Content starts

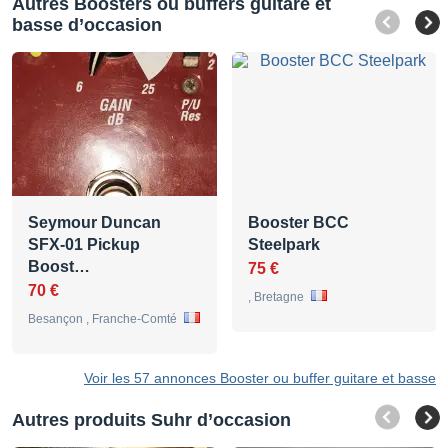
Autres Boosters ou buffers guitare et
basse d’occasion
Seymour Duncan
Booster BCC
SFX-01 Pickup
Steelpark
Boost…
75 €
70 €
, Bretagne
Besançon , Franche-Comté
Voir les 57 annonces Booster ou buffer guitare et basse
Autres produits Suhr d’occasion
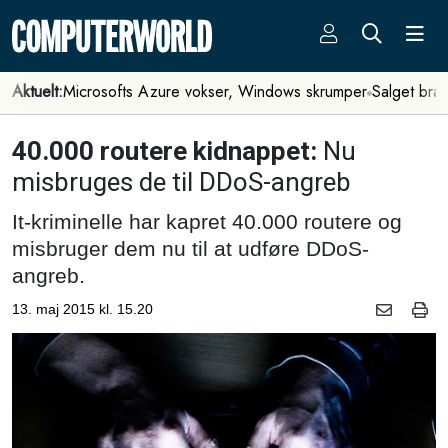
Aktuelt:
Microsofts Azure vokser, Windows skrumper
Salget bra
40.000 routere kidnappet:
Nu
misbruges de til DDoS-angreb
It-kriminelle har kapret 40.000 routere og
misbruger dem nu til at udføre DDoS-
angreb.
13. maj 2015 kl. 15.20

Content ends
Content starts

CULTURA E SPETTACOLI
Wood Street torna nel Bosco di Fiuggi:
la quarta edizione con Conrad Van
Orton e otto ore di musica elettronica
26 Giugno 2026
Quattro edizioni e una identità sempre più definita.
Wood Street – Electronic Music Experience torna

Content ends

▶ **WORK REQUEST**
Starting at the line above that holds "Autres Boosters ou buffers guitare et", repeat every line exactly down to and including the line that holds "misbruger dem nu", then stop. Do not carry over any pictures.

▶ **RESPONSE TO THE TASK**
Autres Boosters ou buffers guitare et
basse d’occasion
Seymour Duncan
Booster BCC
SFX-01 Pickup
Steelpark
Boost…
75 €
70 €
, Bretagne
Besançon , Franche-Comté
Voir les 57 annonces Booster ou buffer guitare et basse
Autres produits Suhr d’occasion
Aktuelt:
Microsofts Azure vokser, Windows skrumper
Salget bra
40.000 routere kidnappet:
Nu
misbruges de til DDoS-angreb
It-kriminelle har kapret 40.000 routere og
misbruger dem nu til at udføre DDoS-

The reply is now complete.